──────── SOURCE DATA ────────

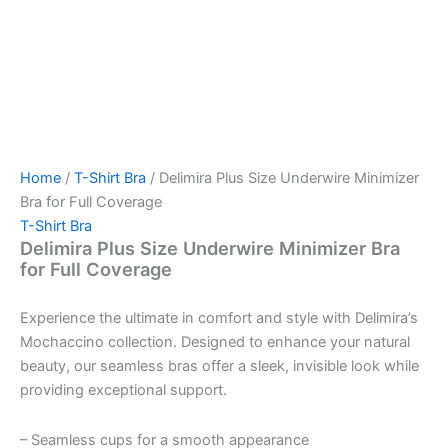
Home
/
T-Shirt Bra
/ Delimira Plus Size Underwire Minimizer
Bra for Full Coverage
T-Shirt Bra
Delimira Plus Size Underwire Minimizer Bra
for Full Coverage
Experience the ultimate in comfort and style with Delimira’s
Mochaccino collection. Designed to enhance your natural
beauty, our seamless bras offer a sleek, invisible look while
providing exceptional support.
– Seamless cups for a smooth appearance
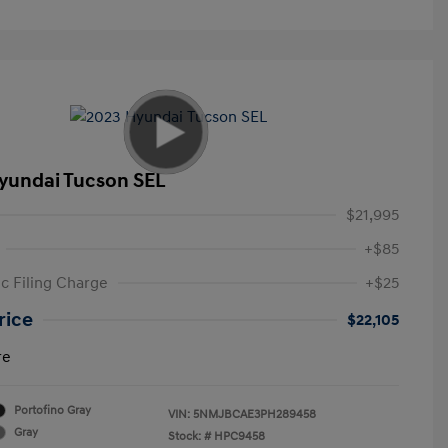
yundai Tucson SEL
$21,995
+$85
ic Filing Charge
+$25
rice
$22,105
re
Portofino Gray
VIN:
5NMJBCAE3PH289458
Gray
Stock: #
HPC9458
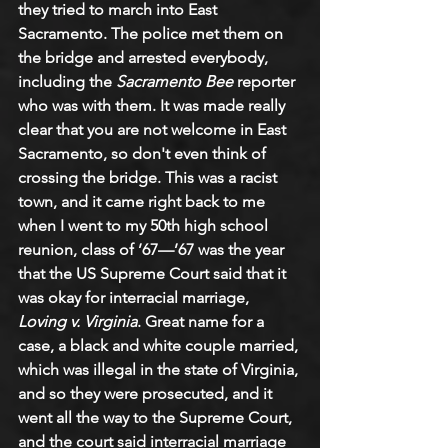
they tried to march into East 
Sacramento. The police met them on 
the bridge and arrested everybody, 
including the 
Sacramento Bee
 reporter 
who was with them. It was made really 
clear that you are not welcome in East 
Sacramento, so don't even think of 
crossing the bridge. This was a racist 
town, and it came right back to me 
when I went to my 50th high school 
reunion, class of ’67—’67 was the year 
that the US Supreme Court said that it 
was okay for interracial marriage, 
Loving v. Virginia
. Great name for a 
case, a black and white couple married, 
which was illegal in the state of Virginia, 
and so they were prosecuted, and it 
went all the way to the Supreme Court, 
and the court said interracial marriage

────────

* _YOUR GOAL_: Repeat each record as given. No picture belongs in the copy.

* _WRITTEN REPLY_:
Home
/
T-Shirt Bra
/ Delimira Plus Size Underwire Minimizer
Bra for Full Coverage
T-Shirt Bra
Delimira Plus Size Underwire Minimizer Bra
for Full Coverage
Experience the ultimate in comfort and style with Delimira’s
Mochaccino collection. Designed to enhance your natural
beauty, our seamless bras offer a sleek, invisible look while
providing exceptional support.
– Seamless cups for a smooth appearance
yundai Tucson SEL
$21,995
+$85
ic Filing Charge
+$25
rice
$22,105
re
Portofino Gray
VIN:
5NMJBCAE3PH289458
Gray
Stock: #
HPC9458
they tried to march into East 
Sacramento. The police met them on 
the bridge and arrested everybody, 
including the 
Sacramento Bee
 reporter 
who was with them. It was made really 
clear that you are not welcome in East 
Sacramento, so don't even think of 
crossing the bridge. This was a racist 
town, and it came right back to me 
when I went to my 50th high school 
reunion, class of ’67—’67 was the year 
that the US Supreme Court said that it 
was okay for interracial marriage, 
Loving v. Virginia
. Great name for a 
case, a black and white couple married, 
which was illegal in the state of Virginia, 
and so they were prosecuted, and it 
went all the way to the Supreme Court, 
and the court said interracial marriage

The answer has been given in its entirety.